--- Instructions to follow ---
Which lines of the records contain the word "Complet"? Copy each one.
──────── Material for this exercise
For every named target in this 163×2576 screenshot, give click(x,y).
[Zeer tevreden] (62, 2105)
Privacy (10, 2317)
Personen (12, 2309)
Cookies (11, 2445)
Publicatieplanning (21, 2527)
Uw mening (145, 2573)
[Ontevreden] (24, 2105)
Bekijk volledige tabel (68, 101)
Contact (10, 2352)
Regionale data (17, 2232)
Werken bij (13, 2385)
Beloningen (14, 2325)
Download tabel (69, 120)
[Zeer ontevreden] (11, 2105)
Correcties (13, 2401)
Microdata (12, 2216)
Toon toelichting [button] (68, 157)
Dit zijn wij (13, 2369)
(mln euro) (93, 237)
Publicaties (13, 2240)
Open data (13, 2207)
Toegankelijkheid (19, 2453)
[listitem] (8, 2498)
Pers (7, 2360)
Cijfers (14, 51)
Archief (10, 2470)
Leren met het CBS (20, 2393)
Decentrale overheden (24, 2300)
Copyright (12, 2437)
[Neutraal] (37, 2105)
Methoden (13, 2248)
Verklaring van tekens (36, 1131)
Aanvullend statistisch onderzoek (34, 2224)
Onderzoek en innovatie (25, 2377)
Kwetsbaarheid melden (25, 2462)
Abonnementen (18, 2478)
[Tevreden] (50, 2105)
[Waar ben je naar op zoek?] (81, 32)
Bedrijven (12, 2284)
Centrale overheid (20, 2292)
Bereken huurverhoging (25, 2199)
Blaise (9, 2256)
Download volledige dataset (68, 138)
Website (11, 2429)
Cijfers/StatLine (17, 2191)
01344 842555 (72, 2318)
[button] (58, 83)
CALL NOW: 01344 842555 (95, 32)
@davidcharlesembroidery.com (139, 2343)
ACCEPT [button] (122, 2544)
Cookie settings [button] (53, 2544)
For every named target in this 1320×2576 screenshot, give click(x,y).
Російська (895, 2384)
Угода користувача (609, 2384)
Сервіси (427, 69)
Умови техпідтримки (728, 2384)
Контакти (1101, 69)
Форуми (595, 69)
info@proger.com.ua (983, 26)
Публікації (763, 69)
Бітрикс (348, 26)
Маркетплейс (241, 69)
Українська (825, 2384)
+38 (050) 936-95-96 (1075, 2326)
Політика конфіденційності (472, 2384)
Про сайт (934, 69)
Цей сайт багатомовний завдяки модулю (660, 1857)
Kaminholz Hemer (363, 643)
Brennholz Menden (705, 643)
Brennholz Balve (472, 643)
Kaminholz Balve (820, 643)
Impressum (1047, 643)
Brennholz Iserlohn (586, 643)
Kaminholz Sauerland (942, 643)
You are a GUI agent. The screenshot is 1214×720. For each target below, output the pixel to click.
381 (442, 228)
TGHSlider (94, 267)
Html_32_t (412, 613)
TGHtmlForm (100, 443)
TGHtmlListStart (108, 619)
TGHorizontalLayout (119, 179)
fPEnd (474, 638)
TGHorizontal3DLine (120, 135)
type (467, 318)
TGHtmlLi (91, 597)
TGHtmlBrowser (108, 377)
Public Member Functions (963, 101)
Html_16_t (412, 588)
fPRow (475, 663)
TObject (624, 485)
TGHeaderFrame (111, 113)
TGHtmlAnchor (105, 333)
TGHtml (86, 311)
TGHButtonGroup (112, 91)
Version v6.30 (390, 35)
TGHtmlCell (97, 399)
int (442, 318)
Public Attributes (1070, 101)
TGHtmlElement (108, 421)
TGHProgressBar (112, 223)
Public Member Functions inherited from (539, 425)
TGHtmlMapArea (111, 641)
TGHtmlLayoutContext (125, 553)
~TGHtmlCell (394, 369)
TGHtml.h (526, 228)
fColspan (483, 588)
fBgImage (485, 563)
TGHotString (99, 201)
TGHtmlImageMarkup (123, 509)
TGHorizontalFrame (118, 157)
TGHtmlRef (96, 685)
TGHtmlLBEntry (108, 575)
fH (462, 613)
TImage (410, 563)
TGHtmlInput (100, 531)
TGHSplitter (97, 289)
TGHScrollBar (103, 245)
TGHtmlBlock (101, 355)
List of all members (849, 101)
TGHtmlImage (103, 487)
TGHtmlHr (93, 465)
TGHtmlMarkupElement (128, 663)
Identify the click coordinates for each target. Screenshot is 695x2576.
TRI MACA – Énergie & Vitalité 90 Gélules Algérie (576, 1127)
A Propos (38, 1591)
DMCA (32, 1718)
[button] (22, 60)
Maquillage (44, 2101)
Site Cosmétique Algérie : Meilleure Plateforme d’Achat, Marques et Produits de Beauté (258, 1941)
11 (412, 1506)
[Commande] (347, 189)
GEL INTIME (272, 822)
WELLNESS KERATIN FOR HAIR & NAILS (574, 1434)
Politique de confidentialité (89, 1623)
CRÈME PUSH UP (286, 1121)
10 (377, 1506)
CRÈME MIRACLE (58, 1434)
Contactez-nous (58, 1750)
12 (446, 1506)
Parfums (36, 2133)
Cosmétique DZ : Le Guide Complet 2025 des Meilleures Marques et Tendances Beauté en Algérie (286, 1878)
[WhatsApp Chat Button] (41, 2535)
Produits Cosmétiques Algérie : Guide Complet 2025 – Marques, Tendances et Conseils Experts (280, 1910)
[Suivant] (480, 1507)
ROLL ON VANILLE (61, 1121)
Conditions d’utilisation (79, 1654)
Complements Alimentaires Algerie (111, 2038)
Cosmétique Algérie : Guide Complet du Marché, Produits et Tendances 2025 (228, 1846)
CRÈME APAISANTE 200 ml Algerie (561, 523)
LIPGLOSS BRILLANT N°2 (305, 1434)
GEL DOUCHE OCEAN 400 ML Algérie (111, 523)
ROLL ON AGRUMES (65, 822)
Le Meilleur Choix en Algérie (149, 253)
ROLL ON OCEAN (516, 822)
────────────────
--- Solved problem ---
Cosmétique DZ : Le Guide Complet 2025 des Meilleures Marques et Tendances Beauté en Algérie (286, 1878)
Produits Cosmétiques Algérie : Guide Complet 2025 – Marques, Tendances et Conseils Experts (280, 1910)
Cosmétique Algérie : Guide Complet du Marché, Produits et Tendances 2025 (228, 1846)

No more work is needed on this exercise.